* [EXERCISE DESCRIPTION] Nothing in the data may change. Copy all of it exactly.

(Transcribed page contents)
-- -- --

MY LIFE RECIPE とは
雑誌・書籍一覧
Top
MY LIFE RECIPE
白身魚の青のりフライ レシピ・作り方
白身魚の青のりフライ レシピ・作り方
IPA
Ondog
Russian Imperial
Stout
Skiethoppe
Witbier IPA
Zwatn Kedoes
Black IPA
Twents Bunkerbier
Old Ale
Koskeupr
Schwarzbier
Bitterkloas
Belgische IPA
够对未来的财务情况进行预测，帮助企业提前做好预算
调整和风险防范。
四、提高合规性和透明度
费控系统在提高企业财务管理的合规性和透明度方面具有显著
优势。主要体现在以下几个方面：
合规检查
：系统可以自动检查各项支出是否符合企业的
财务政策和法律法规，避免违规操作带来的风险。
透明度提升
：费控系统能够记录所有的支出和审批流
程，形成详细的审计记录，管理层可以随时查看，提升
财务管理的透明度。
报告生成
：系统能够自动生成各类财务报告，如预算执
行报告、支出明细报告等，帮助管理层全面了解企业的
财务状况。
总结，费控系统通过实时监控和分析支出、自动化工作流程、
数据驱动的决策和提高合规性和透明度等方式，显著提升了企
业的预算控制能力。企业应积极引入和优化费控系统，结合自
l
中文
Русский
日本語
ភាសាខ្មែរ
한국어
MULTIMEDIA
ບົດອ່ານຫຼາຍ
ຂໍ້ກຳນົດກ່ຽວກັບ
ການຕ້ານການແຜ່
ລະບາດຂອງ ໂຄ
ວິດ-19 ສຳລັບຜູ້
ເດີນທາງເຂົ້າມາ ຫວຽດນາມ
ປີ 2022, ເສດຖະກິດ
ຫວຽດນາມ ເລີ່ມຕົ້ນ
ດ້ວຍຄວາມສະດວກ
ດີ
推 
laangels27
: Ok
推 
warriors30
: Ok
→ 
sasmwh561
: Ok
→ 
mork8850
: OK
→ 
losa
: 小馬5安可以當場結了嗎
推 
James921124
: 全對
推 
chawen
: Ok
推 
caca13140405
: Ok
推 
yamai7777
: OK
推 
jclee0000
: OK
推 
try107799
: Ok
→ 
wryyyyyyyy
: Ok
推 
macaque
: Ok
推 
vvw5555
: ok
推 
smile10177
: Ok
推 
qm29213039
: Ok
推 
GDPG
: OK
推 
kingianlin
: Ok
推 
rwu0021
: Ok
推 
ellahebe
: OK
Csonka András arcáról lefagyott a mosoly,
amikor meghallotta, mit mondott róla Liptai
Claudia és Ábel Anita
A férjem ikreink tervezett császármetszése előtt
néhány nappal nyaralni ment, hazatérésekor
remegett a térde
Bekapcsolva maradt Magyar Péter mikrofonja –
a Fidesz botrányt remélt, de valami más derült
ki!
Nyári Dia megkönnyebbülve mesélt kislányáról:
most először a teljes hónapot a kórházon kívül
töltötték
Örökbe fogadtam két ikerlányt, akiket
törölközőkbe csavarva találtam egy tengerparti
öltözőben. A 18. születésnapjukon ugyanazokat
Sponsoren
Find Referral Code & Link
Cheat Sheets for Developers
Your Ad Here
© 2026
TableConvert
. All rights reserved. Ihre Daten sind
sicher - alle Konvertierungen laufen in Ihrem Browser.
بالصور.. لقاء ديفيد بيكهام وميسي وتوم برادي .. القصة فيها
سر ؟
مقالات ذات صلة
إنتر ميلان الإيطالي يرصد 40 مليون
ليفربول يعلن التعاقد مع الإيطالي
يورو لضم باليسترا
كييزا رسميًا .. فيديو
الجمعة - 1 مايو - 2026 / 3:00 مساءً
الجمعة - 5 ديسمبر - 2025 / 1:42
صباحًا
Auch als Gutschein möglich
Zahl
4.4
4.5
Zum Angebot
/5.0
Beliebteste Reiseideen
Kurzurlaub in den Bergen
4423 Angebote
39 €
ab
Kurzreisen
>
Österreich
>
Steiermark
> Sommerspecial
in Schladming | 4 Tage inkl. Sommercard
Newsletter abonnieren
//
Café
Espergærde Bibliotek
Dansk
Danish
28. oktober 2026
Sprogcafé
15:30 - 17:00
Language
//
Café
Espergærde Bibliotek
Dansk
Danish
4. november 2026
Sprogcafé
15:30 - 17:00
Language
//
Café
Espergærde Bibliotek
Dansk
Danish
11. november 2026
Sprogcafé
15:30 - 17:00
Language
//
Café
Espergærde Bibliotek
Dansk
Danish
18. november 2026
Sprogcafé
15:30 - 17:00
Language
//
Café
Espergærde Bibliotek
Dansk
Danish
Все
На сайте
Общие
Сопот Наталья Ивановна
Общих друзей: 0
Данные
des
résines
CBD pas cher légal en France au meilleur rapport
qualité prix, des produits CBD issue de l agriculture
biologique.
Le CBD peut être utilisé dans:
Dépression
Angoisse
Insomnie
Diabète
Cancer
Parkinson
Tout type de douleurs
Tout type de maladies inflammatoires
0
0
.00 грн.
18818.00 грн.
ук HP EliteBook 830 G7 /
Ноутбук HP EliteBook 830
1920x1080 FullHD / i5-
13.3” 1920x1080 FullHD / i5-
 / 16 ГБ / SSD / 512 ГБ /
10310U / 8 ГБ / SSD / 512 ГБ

-- -- --

* [ANSWER]
MY LIFE RECIPE とは
雑誌・書籍一覧
Top
MY LIFE RECIPE
白身魚の青のりフライ レシピ・作り方
白身魚の青のりフライ レシピ・作り方
IPA
Ondog
Russian Imperial
Stout
Skiethoppe
Witbier IPA
Zwatn Kedoes
Black IPA
Twents Bunkerbier
Old Ale
Koskeupr
Schwarzbier
Bitterkloas
Belgische IPA
够对未来的财务情况进行预测，帮助企业提前做好预算
调整和风险防范。
四、提高合规性和透明度
费控系统在提高企业财务管理的合规性和透明度方面具有显著
优势。主要体现在以下几个方面：
合规检查
：系统可以自动检查各项支出是否符合企业的
财务政策和法律法规，避免违规操作带来的风险。
透明度提升
：费控系统能够记录所有的支出和审批流
程，形成详细的审计记录，管理层可以随时查看，提升
财务管理的透明度。
报告生成
：系统能够自动生成各类财务报告，如预算执
行报告、支出明细报告等，帮助管理层全面了解企业的
财务状况。
总结，费控系统通过实时监控和分析支出、自动化工作流程、
数据驱动的决策和提高合规性和透明度等方式，显著提升了企
业的预算控制能力。企业应积极引入和优化费控系统，结合自
l
中文
Русский
日本語
ភាសាខ្មែរ
한국어
MULTIMEDIA
ບົດອ່ານຫຼາຍ
ຂໍ້ກຳນົດກ່ຽວກັບ
ການຕ້ານການແຜ່
ລະບາດຂອງ ໂຄ
ວິດ-19 ສຳລັບຜູ້
ເດີນທາງເຂົ້າມາ ຫວຽດນາມ
ປີ 2022, ເສດຖະກິດ
ຫວຽດນາມ ເລີ່ມຕົ້ນ
ດ້ວຍຄວາມສະດວກ
ດີ
推 
laangels27
: Ok
推 
warriors30
: Ok
→ 
sasmwh561
: Ok
→ 
mork8850
: OK
→ 
losa
: 小馬5安可以當場結了嗎
推 
James921124
: 全對
推 
chawen
: Ok
推 
caca13140405
: Ok
推 
yamai7777
: OK
推 
jclee0000
: OK
推 
try107799
: Ok
→ 
wryyyyyyyy
: Ok
推 
macaque
: Ok
推 
vvw5555
: ok
推 
smile10177
: Ok
推 
qm29213039
: Ok
推 
GDPG
: OK
推 
kingianlin
: Ok
推 
rwu0021
: Ok
推 
ellahebe
: OK
Csonka András arcáról lefagyott a mosoly,
amikor meghallotta, mit mondott róla Liptai
Claudia és Ábel Anita
A férjem ikreink tervezett császármetszése előtt
néhány nappal nyaralni ment, hazatérésekor
remegett a térde
Bekapcsolva maradt Magyar Péter mikrofonja –
a Fidesz botrányt remélt, de valami más derült
ki!
Nyári Dia megkönnyebbülve mesélt kislányáról:
most először a teljes hónapot a kórházon kívül
töltötték
Örökbe fogadtam két ikerlányt, akiket
törölközőkbe csavarva találtam egy tengerparti
öltözőben. A 18. születésnapjukon ugyanazokat
Sponsoren
Find Referral Code & Link
Cheat Sheets for Developers
Your Ad Here
© 2026
TableConvert
. All rights reserved. Ihre Daten sind
sicher - alle Konvertierungen laufen in Ihrem Browser.
بالصور.. لقاء ديفيد بيكهام وميسي وتوم برادي .. القصة فيها
سر ؟
مقالات ذات صلة
إنتر ميلان الإيطالي يرصد 40 مليون
ليفربول يعلن التعاقد مع الإيطالي
يورو لضم باليسترا
كييزا رسميًا .. فيديو
الجمعة - 1 مايو - 2026 / 3:00 مساءً
الجمعة - 5 ديسمبر - 2025 / 1:42
صباحًا
Auch als Gutschein möglich
Zahl
4.4
4.5
Zum Angebot
/5.0
Beliebteste Reiseideen
Kurzurlaub in den Bergen
4423 Angebote
39 €
ab
Kurzreisen
>
Österreich
>
Steiermark
> Sommerspecial
in Schladming | 4 Tage inkl. Sommercard
Newsletter abonnieren
//
Café
Espergærde Bibliotek
Dansk
Danish
28. oktober 2026
Sprogcafé
15:30 - 17:00
Language
//
Café
Espergærde Bibliotek
Dansk
Danish
4. november 2026
Sprogcafé
15:30 - 17:00
Language
//
Café
Espergærde Bibliotek
Dansk
Danish
11. november 2026
Sprogcafé
15:30 - 17:00
Language
//
Café
Espergærde Bibliotek
Dansk
Danish
18. november 2026
Sprogcafé
15:30 - 17:00
Language
//
Café
Espergærde Bibliotek
Dansk
Danish
Все
На сайте
Общие
Сопот Наталья Ивановна
Общих друзей: 0
Данные
des
résines
CBD pas cher légal en France au meilleur rapport
qualité prix, des produits CBD issue de l agriculture
biologique.
Le CBD peut être utilisé dans:
Dépression
Angoisse
Insomnie
Diabète
Cancer
Parkinson
Tout type de douleurs
Tout type de maladies inflammatoires
0
0
.00 грн.
18818.00 грн.
ук HP EliteBook 830 G7 /
Ноутбук HP EliteBook 830
1920x1080 FullHD / i5-
13.3” 1920x1080 FullHD / i5-
 / 16 ГБ / SSD / 512 ГБ /
10310U / 8 ГБ / SSD / 512 ГБ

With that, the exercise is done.